In the beginning, there was silence…well, Fellsilent, to be exact. Before the whole “djent” movement took off in the early ‘10s, there were two UK bands laying the foundations for the genre: SiKth and Fellsilent. While the former has splintered off into several bands spanning multiple genres that have never really reached the popularity of their mother group, Fellsilent’s guitarists took their side projects and made them into bands that are arguably far more successful that the one that spawned them. Acle Kahney borrowed the ambience and melodies of his original band and created TesseracT, one of the most discussed modern prog metal acts today. But John Browne’s Monuments keeps most of Fellsilent’s formulas for crushingly heavy riffs; the difference being that Monuments steps up the game in almost every way. The band has gone through many changes since the bitter departure of original vocalists Neema and Greg, but they’ve always retained their “big dick grooves” and unique riff styles. The Amanuensis is no exception to the formula they’ve been building up for over four years, and Monuments deliver the goods consistently and satisfyingly.

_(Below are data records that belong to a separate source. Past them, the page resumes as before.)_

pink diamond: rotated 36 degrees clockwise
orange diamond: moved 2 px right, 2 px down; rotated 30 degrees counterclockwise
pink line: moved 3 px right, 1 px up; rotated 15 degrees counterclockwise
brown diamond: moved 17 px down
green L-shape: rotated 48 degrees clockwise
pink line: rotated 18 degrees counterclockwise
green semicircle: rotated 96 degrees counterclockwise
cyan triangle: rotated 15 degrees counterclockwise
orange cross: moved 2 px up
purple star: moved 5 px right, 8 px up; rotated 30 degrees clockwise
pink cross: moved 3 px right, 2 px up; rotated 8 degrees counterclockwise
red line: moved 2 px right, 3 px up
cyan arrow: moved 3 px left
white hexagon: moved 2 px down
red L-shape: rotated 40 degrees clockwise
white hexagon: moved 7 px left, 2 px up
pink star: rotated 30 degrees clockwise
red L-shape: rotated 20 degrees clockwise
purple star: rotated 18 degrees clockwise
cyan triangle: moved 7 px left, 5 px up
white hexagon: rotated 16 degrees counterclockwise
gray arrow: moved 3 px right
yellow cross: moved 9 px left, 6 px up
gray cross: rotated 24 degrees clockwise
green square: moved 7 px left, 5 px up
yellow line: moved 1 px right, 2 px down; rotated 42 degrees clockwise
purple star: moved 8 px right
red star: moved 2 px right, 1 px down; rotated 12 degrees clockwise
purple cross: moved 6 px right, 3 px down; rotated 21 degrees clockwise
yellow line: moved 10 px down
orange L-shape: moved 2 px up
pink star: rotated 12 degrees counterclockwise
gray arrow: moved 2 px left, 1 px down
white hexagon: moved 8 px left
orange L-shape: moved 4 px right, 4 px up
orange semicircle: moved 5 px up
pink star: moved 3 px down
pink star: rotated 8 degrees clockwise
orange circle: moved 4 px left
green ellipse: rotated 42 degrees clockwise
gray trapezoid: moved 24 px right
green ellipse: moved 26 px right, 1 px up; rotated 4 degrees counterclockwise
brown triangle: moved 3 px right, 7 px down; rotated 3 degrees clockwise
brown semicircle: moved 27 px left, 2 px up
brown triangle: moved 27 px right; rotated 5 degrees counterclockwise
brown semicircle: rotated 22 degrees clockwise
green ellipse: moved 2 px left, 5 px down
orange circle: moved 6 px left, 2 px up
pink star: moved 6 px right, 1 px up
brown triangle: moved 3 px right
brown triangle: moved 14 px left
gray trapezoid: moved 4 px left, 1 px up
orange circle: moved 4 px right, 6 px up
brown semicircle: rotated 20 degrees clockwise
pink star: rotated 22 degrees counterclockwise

Most of the improvements in the band’s sound come directly from ex-Periphery vocalist Chris Barretto, who lends his signature croons to the downtuned chaos. It creates a much different atmosphere than the angular, percussive vocals used in the past; songs like “Atlas” would usually be populated with mostly screams, but when Barretto works his soulful magic over them it’s transformed into something that transcends what’s expected of the band. In the past, the ambient sections the group is fond of using were more tedious, but when such dynamic vocals sit over it, moments like the subdued verses of “Origin of Escape” become almost as exciting as the more explosive parts. And they do get explosive – the endings of “Origin” and “Quasimodo” might go down as some of the best metal breakdowns of the year, and the rest of the riffs are as bouncy as ever. The pit lords will be pleased with this one.

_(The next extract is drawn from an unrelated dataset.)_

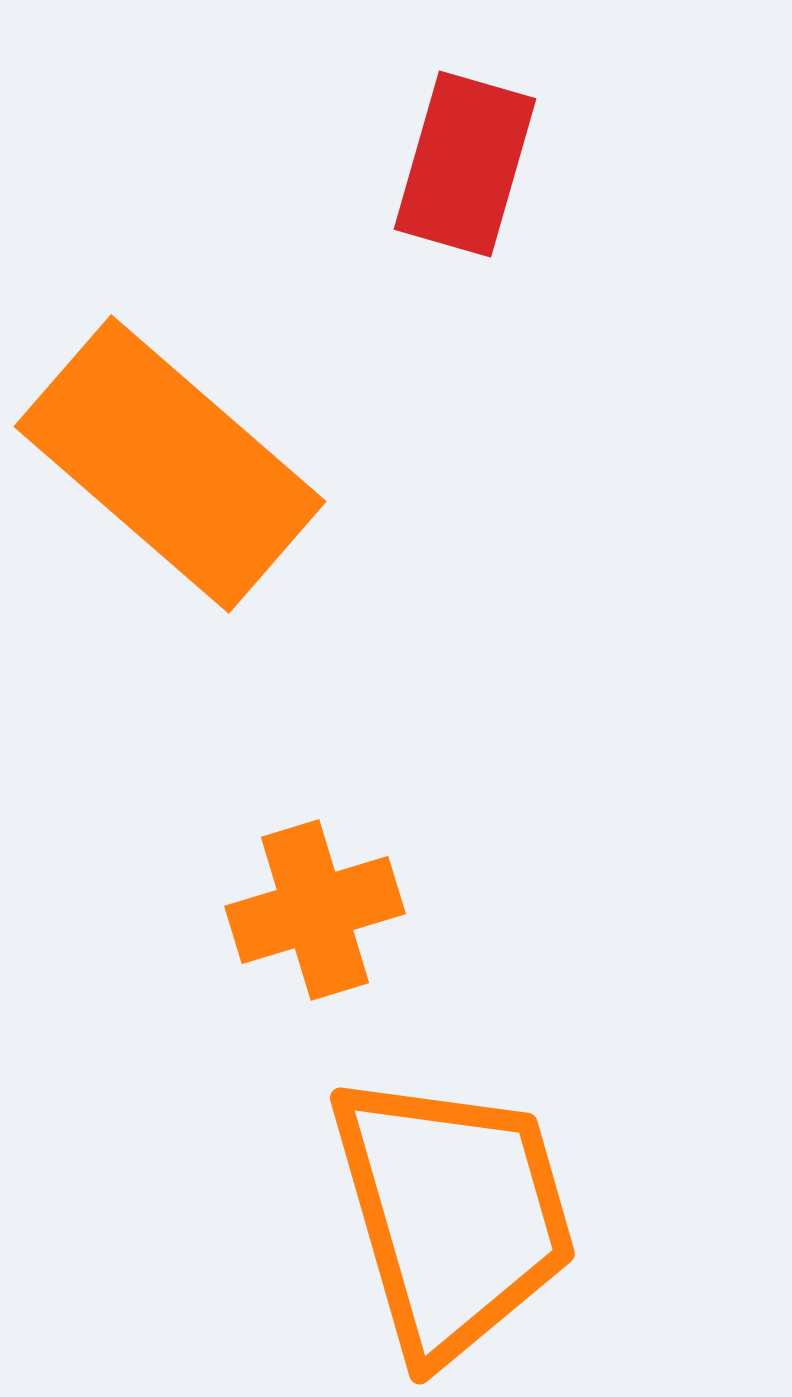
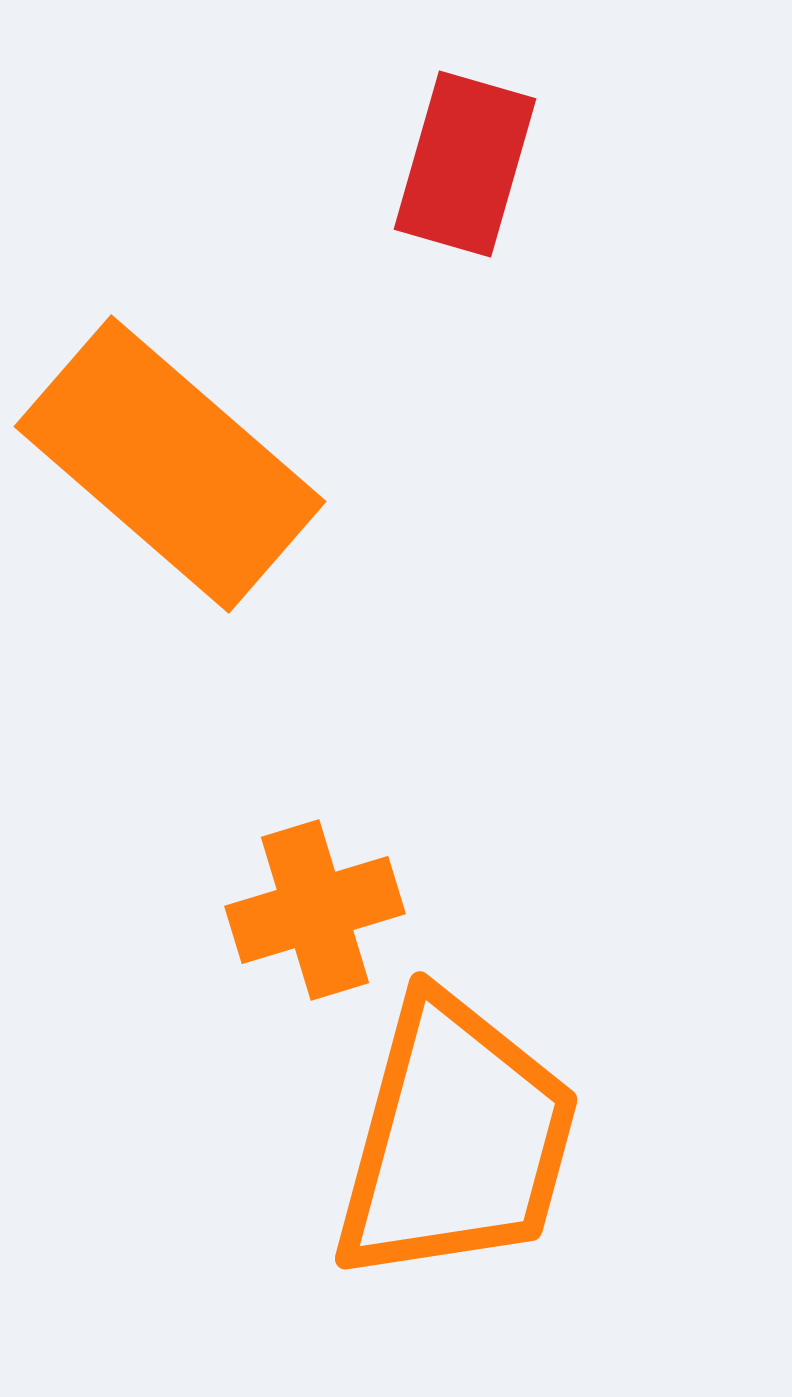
orange trapezoid: moved 3 px right, 75 px up; rotated 31 degrees clockwise
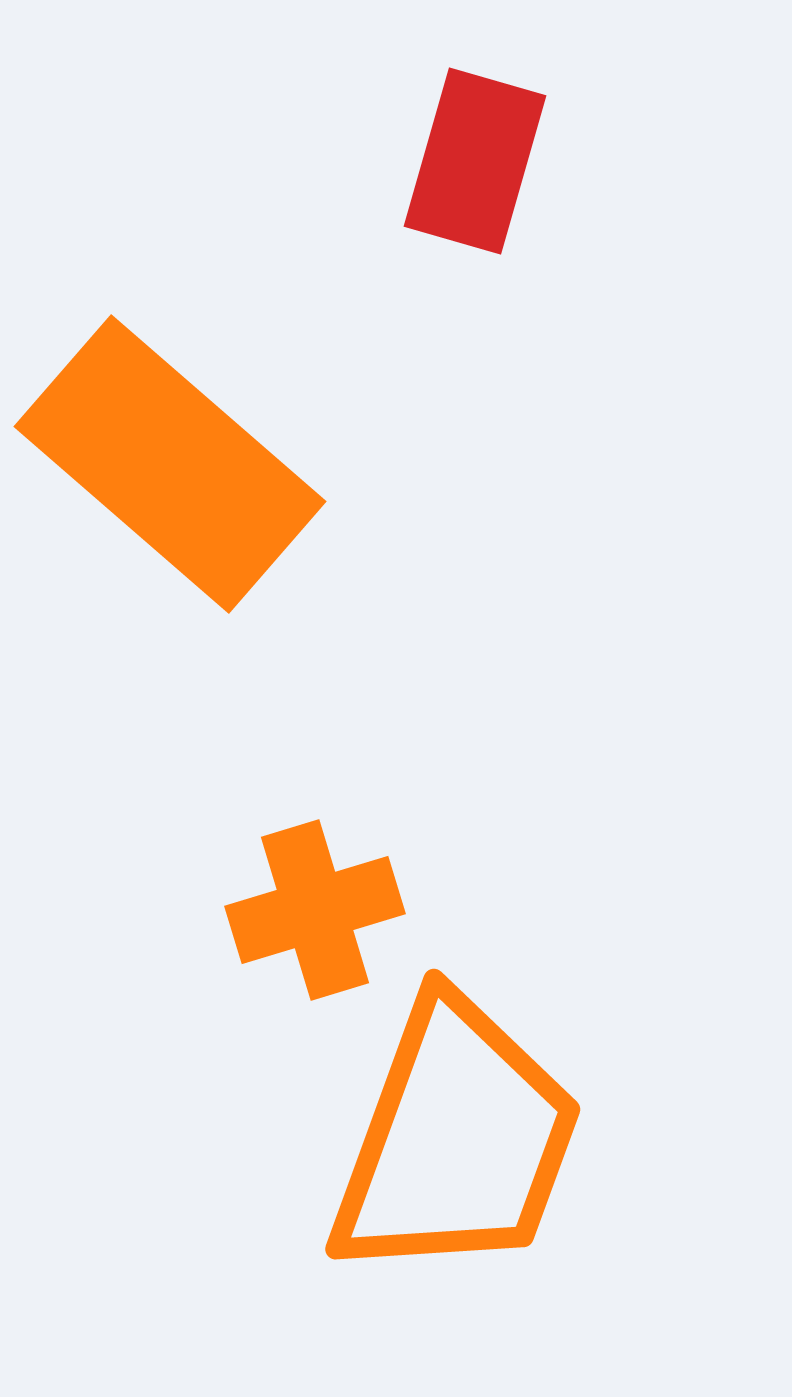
red rectangle: moved 10 px right, 3 px up
orange trapezoid: rotated 5 degrees clockwise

The production here is also the best it’s ever been – the stringed instruments here are punchy, powerful and clear, and the vocals sound natural and unmolested. The smoothness of the mix balances out the aggressive nature of the music to create something that rests somewhere in between. It’s the stuff that accessibility is made of, and it’s thrilling to listen to. With the addition of Barretto, Monuments have injected more personality into their sound, and given us a reason to fall in love with their grooves all over again.